··· AVAILABLE RECORDS

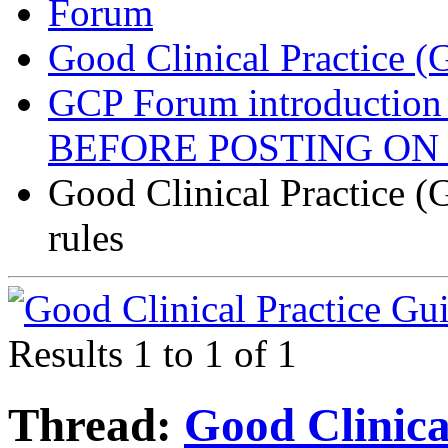
Forum
Good Clinical Practice 
GCP Forum introductio
BEFORE POSTING ON
Good Clinical Practice 
rules
Results 1 to 1 of 1
Thread:
Good Clinic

······

Give back all of the data exactly, but not the pictures.

REPLY TO THE TASK »
Forum
Good Clinical Practice 
GCP Forum introductio
BEFORE POSTING ON
Good Clinical Practice 
rules
Results 1 to 1 of 1
Thread:
Good Clinic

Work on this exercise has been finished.